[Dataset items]
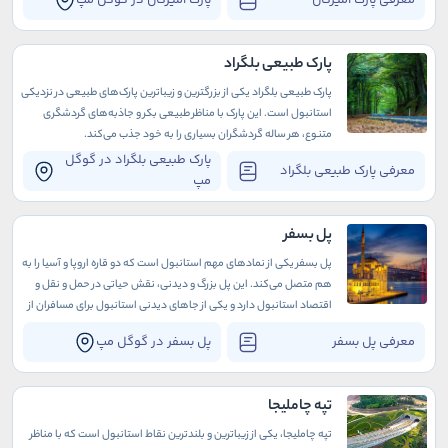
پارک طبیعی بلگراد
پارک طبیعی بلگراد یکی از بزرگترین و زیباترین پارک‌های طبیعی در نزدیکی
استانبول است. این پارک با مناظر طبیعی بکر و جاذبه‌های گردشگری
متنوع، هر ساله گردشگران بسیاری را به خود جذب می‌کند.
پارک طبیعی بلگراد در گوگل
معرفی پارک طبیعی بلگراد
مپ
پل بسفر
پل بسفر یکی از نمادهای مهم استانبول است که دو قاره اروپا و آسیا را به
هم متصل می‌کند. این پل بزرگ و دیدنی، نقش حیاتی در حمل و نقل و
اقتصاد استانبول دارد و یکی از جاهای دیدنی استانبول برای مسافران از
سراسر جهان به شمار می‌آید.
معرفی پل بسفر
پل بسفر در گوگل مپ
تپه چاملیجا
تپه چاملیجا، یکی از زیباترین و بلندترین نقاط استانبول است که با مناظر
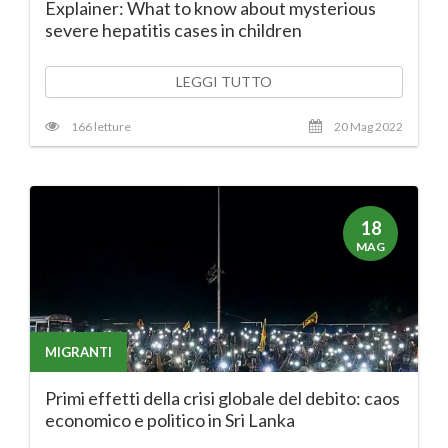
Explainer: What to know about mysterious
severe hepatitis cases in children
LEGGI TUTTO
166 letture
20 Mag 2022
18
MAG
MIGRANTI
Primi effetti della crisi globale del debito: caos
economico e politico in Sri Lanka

---

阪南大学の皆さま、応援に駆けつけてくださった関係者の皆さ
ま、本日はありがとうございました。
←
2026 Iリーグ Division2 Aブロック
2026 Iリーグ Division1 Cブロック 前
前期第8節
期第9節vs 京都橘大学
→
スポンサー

Exercise requirements:
Your task is to copy each line of the entries that includes the word "طبیعی".

Completed task:
پارک طبیعی بلگراد
پارک طبیعی بلگراد یکی از بزرگترین و زیباترین پارک‌های طبیعی در نزدیکی
استانبول است. این پارک با مناظر طبیعی بکر و جاذبه‌های گردشگری
پارک طبیعی بلگراد در گوگل
معرفی پارک طبیعی بلگراد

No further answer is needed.